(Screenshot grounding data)
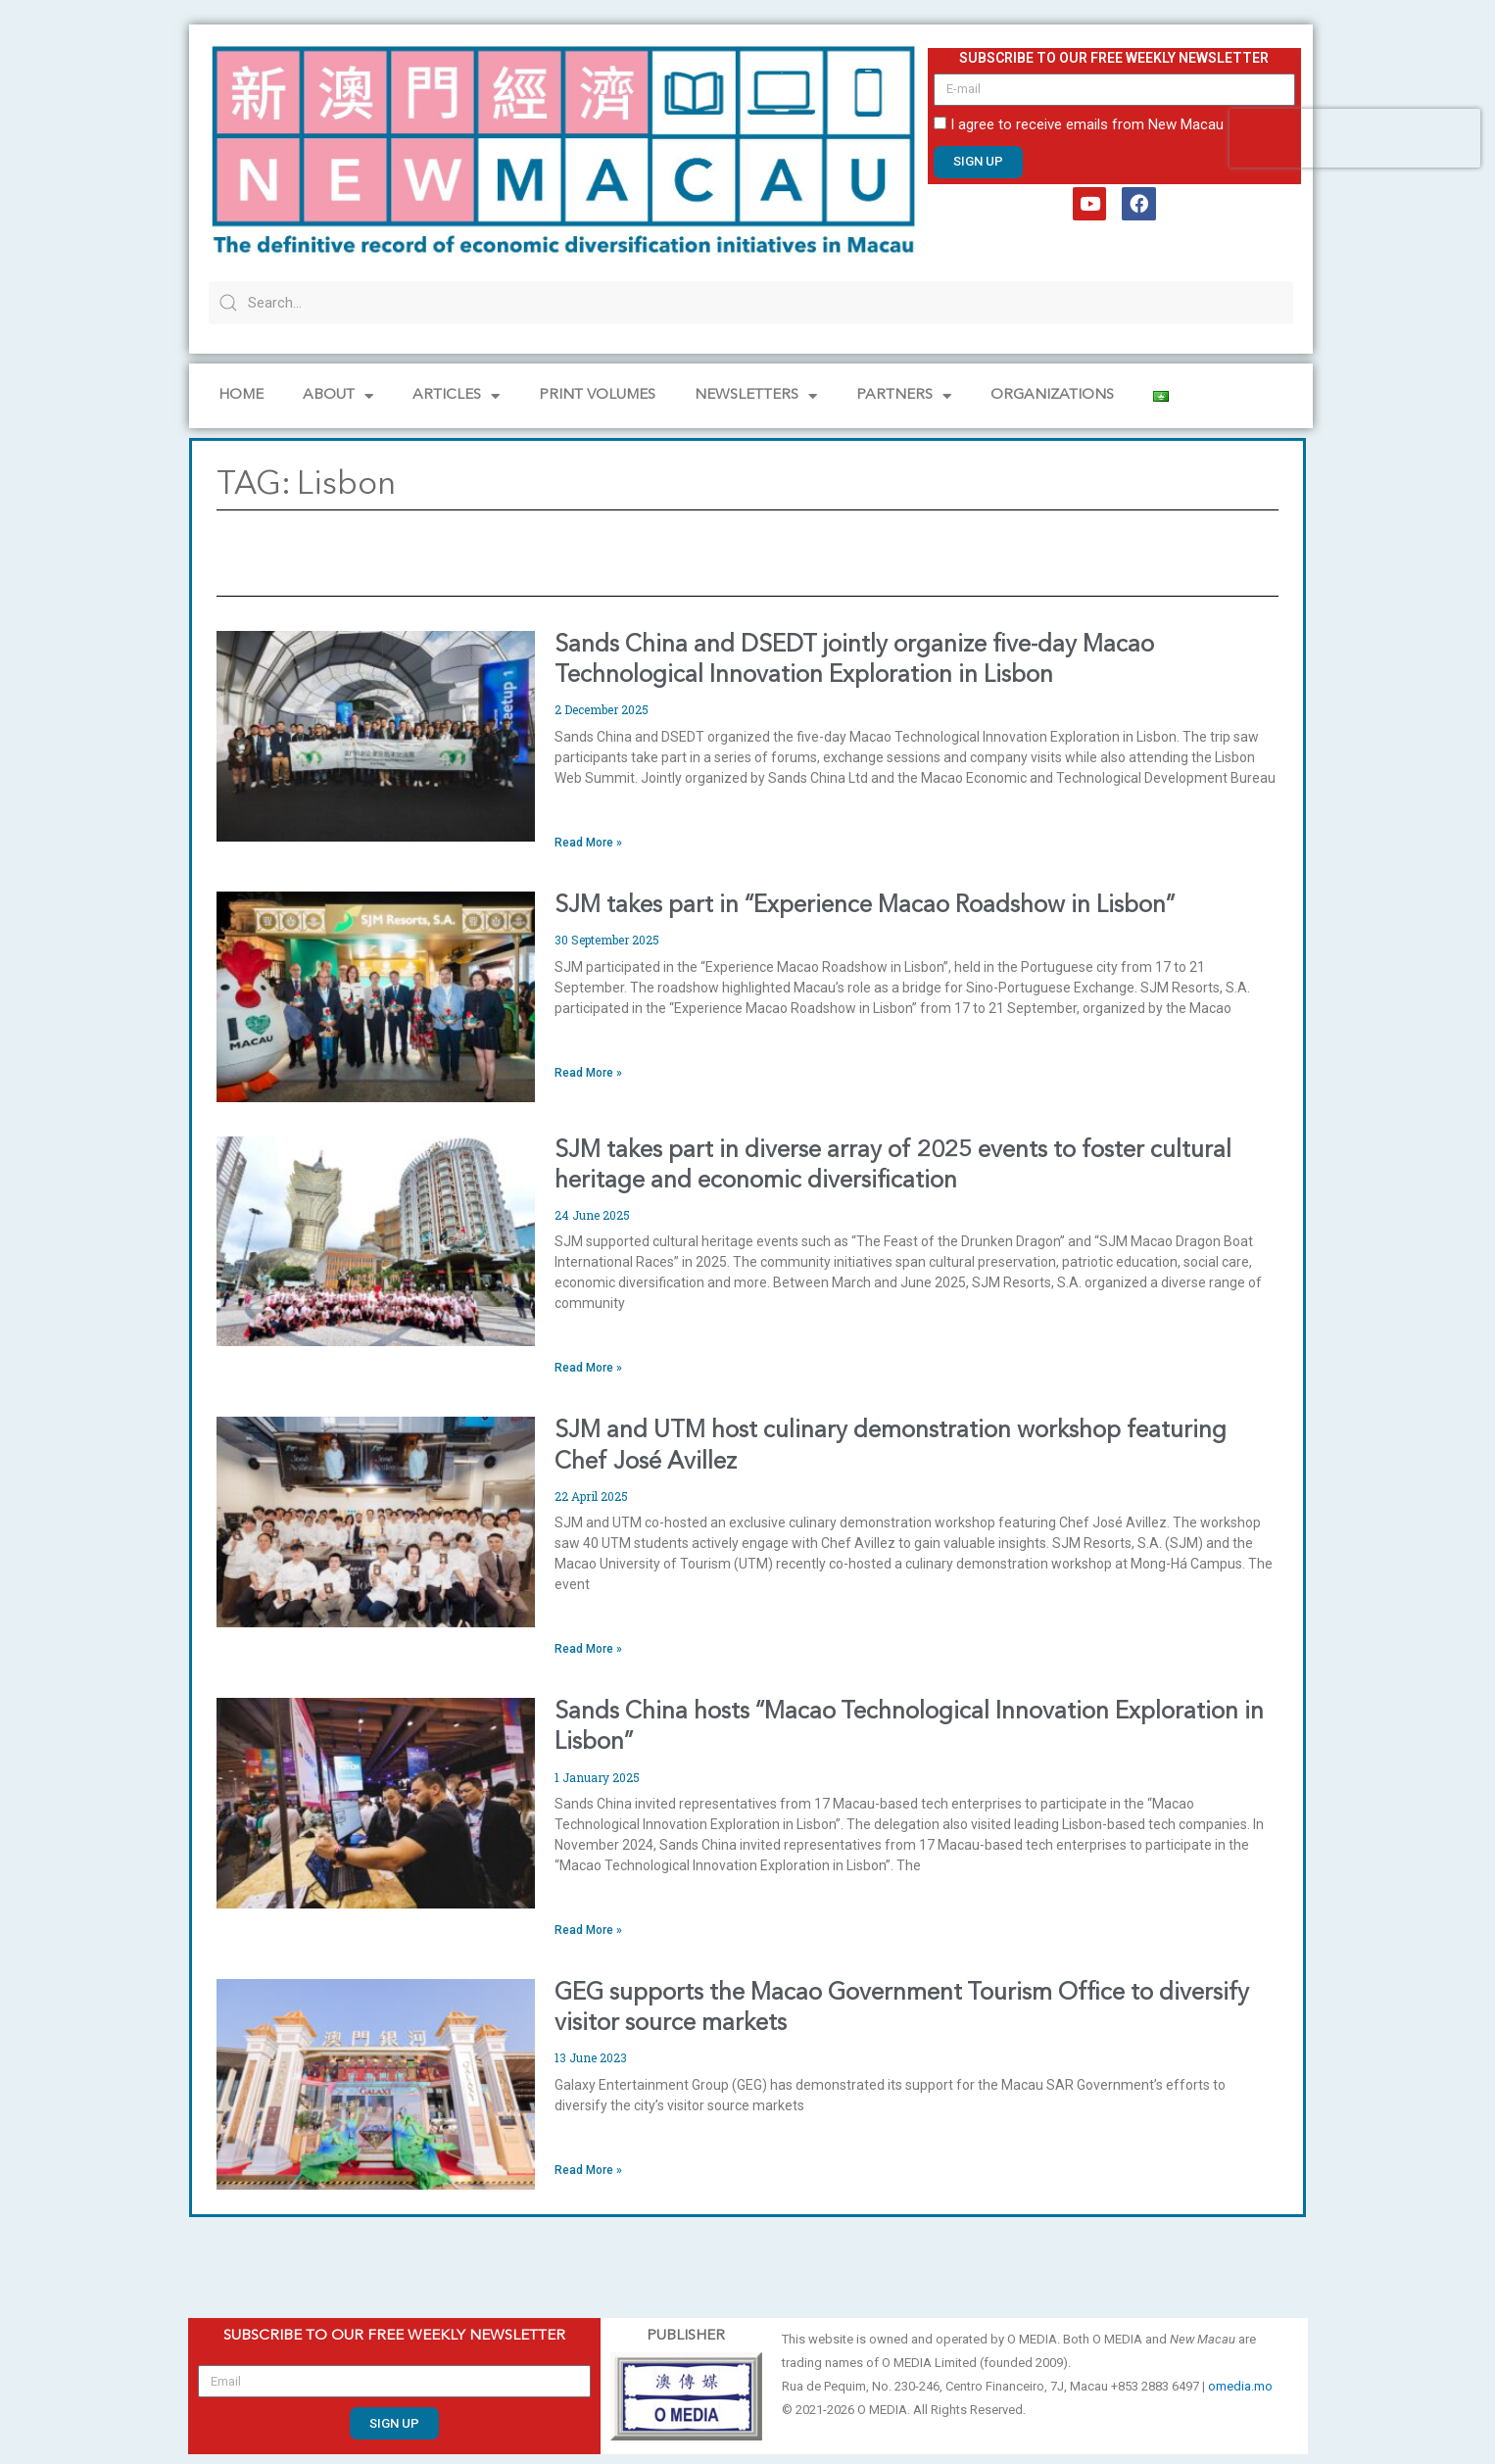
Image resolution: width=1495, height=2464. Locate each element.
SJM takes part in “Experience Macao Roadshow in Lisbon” (865, 906)
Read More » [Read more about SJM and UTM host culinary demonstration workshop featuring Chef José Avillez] (588, 1649)
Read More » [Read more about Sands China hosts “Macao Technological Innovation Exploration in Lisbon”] (588, 1930)
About (338, 396)
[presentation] (1355, 138)
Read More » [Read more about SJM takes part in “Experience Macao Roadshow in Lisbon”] (588, 1073)
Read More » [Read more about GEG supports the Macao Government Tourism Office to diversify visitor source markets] (588, 2170)
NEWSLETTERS (756, 396)
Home (241, 395)
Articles (456, 396)
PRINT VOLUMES (597, 395)
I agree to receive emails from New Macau (1087, 124)
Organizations (1052, 395)
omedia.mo (1240, 2386)
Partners (903, 396)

ACTIVITY
Which lines in the records contain the word "Experience"? Copy each one.

ANSWER BOX
SJM takes part in “Experience Macao Roadshow in Lisbon” (865, 906)
Read More » [Read more about SJM takes part in “Experience Macao Roadshow in Lisbon”] (588, 1073)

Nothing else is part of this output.